WHAT YOU HAVE TO DO
A line below contains "Nevada News & Views is", and a later one contains "accept government money or grants.". Repeat both, with every line between them, exactly.
------ DATA EXCERPTS ------
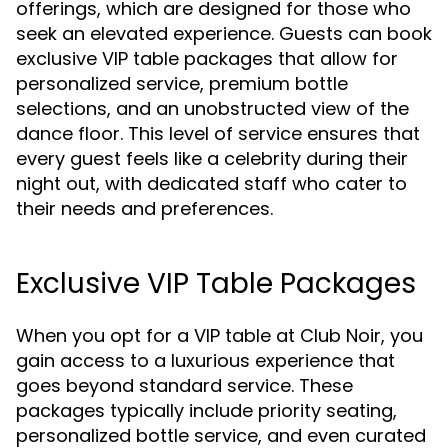
offerings, which are designed for those who
seek an elevated experience. Guests can book
exclusive VIP table packages that allow for
personalized service, premium bottle
selections, and an unobstructed view of the
dance floor. This level of service ensures that
every guest feels like a celebrity during their
night out, with dedicated staff who cater to
their needs and preferences.
Exclusive VIP Table Packages
When you opt for a VIP table at Club Noir, you
gain access to a luxurious experience that
goes beyond standard service. These
packages typically include priority seating,
personalized bottle service, and even curated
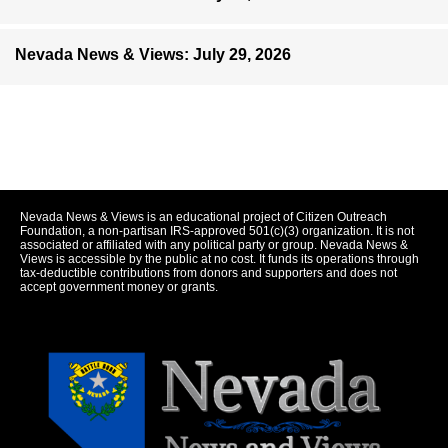
Nevada News & Views: July 29, 2026
Nevada News & Views is an educational project of Citizen Outreach
Foundation, a non-partisan IRS-approved 501(c)(3) organization. It is not
associated or affiliated with any political party or group. Nevada News &
Views is accessible by the public at no cost. It funds its operations through
tax-deductible contributions from donors and supporters and does not
accept government money or grants.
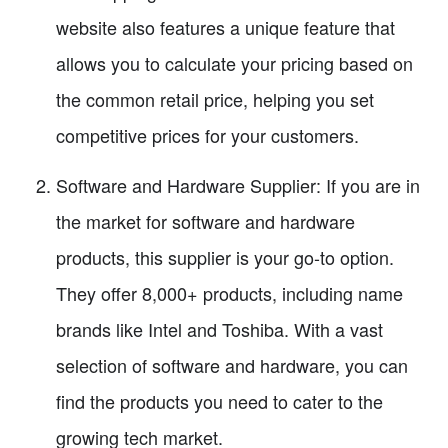
website also features a unique feature that
allows you to calculate your pricing based on
the common retail price, helping you set
competitive prices for your customers.
Software and Hardware Supplier: If you are in
the market for software and hardware
products, this supplier is your go-to option.
They offer 8,000+ products, including name
brands like Intel and Toshiba. With a vast
selection of software and hardware, you can
find the products you need to cater to the
growing tech market.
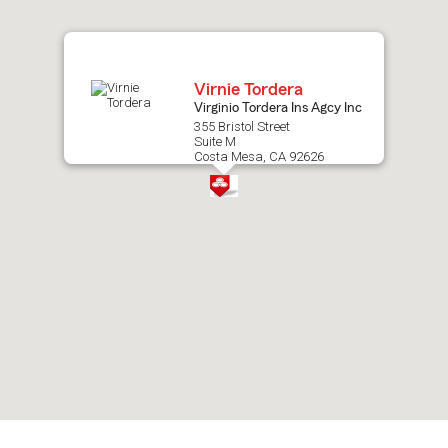
map.
Virnie Tordera
Virginio Tordera Ins Agcy Inc
355 Bristol Street
Suite M
Costa Mesa, CA 92626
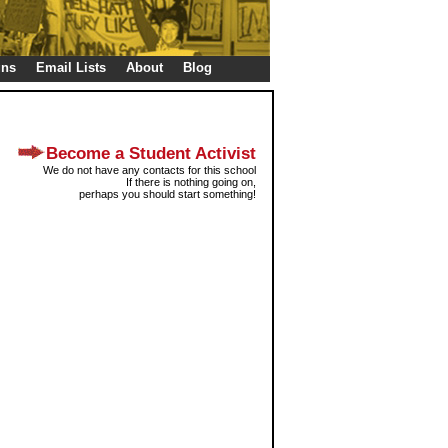
gns
Email Lists
About
Blog
Become a Student Activist
We do not have any contacts for this school
If there is nothing going on,
perhaps you should start something!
------
ANSWER TO THIS PROBLEM
Nevada News & Views is an educational project of Citizen Outreach
Foundation, a non-partisan IRS-approved 501(c)(3) organization. It is not
associated or affiliated with any political party or group. Nevada News &
Views is accessible by the public at no cost. It funds its operations through
tax-deductible contributions from donors and supporters and does not
accept government money or grants.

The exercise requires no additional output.